#### YOUR TASK
Once you reach the line with "Diivanipadi" below, copy each line exactly, stopping after the line with "périphériques USB ne", and skip any pictures.

Records from a collection
__________________________________________________

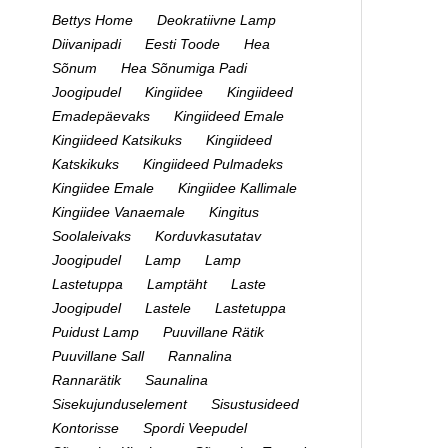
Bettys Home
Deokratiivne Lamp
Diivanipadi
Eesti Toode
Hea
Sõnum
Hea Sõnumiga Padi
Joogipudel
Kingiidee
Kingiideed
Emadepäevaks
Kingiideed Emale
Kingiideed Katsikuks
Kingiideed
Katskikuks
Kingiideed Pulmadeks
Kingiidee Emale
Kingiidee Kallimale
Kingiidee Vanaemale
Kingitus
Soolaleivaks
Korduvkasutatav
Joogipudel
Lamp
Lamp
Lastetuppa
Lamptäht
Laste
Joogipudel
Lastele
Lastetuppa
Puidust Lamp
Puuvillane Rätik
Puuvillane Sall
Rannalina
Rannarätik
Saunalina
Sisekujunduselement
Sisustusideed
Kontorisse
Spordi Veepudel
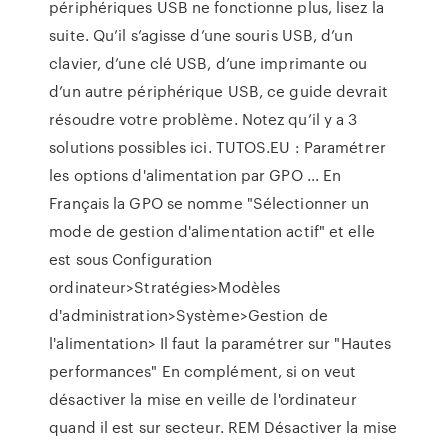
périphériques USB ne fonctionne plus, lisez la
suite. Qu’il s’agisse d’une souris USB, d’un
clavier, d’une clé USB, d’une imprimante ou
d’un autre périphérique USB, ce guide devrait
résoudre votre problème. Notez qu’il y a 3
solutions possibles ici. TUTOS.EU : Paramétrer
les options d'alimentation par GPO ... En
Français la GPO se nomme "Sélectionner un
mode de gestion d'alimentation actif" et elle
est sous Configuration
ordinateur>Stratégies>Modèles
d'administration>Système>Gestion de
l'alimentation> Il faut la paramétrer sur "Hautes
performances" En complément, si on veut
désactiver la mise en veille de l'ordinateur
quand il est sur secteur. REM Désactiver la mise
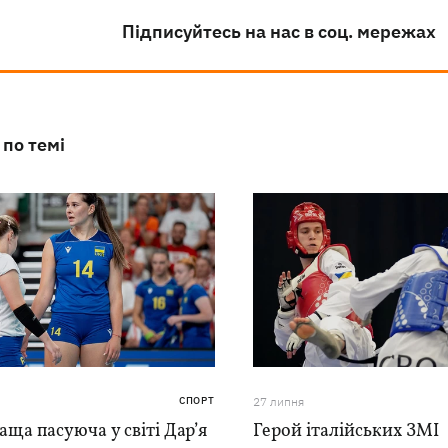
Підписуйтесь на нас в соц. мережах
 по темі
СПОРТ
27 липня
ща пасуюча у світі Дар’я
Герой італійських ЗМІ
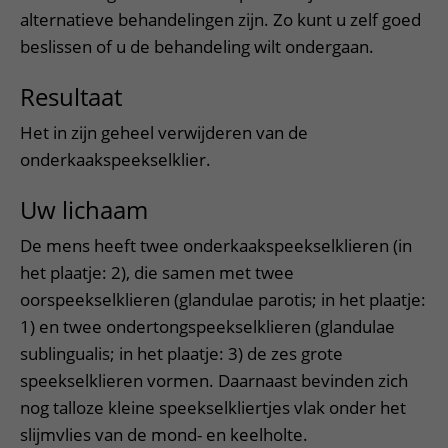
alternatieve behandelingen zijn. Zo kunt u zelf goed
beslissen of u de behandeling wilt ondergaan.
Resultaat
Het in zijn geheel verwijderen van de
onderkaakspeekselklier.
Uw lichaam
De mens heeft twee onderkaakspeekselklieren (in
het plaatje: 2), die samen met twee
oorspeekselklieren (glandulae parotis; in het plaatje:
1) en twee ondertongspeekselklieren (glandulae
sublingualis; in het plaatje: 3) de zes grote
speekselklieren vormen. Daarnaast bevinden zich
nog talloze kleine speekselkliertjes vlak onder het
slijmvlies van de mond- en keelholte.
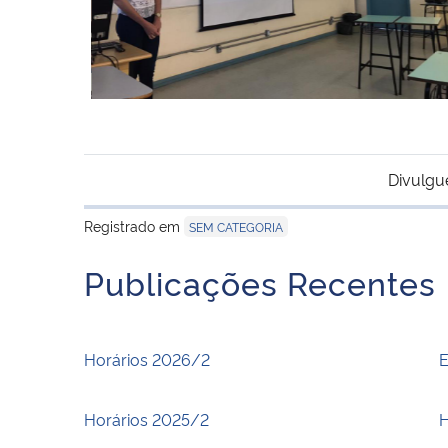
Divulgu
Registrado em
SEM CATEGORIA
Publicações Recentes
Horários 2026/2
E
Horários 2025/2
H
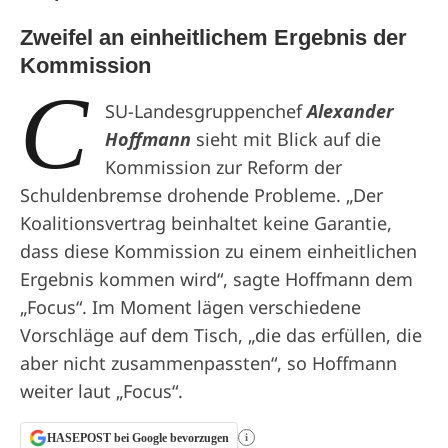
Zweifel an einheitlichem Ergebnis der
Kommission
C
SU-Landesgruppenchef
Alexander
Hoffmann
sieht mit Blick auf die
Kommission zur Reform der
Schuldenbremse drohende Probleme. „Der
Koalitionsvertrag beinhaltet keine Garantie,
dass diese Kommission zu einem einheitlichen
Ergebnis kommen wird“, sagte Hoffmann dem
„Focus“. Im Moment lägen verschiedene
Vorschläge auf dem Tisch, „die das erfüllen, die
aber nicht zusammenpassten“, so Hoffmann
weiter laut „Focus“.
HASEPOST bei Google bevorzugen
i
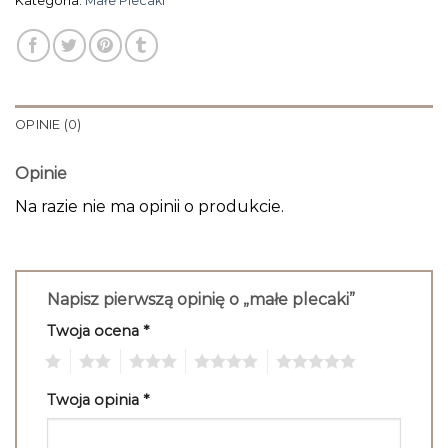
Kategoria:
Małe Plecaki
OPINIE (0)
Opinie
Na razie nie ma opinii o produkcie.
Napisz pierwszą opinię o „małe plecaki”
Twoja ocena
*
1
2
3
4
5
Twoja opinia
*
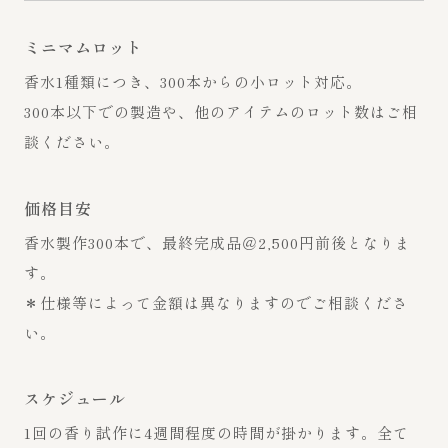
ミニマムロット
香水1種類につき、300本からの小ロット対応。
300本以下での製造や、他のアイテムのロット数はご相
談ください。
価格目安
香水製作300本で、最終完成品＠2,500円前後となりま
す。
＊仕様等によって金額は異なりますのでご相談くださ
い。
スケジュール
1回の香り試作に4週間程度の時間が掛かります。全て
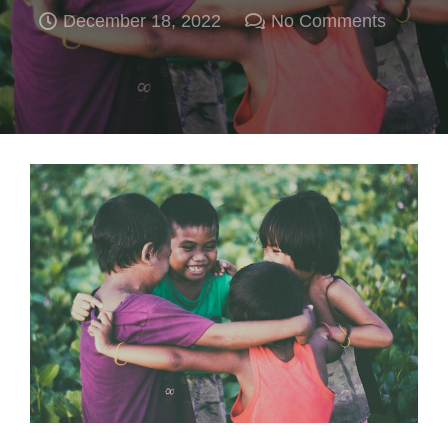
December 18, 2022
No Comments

__________________________________________________

#### RESPONSE AREA
Diivanipadi
Eesti Toode
Hea
Sõnum
Hea Sõnumiga Padi
Joogipudel
Kingiidee
Kingiideed
Emadepäevaks
Kingiideed Emale
Kingiideed Katsikuks
Kingiideed
Katskikuks
Kingiideed Pulmadeks
Kingiidee Emale
Kingiidee Kallimale
Kingiidee Vanaemale
Kingitus
Soolaleivaks
Korduvkasutatav
Joogipudel
Lamp
Lamp
Lastetuppa
Lamptäht
Laste
Joogipudel
Lastele
Lastetuppa
Puidust Lamp
Puuvillane Rätik
Puuvillane Sall
Rannalina
Rannarätik
Saunalina
Sisekujunduselement
Sisustusideed
Kontorisse
Spordi Veepudel
périphériques USB ne fonctionne plus, lisez la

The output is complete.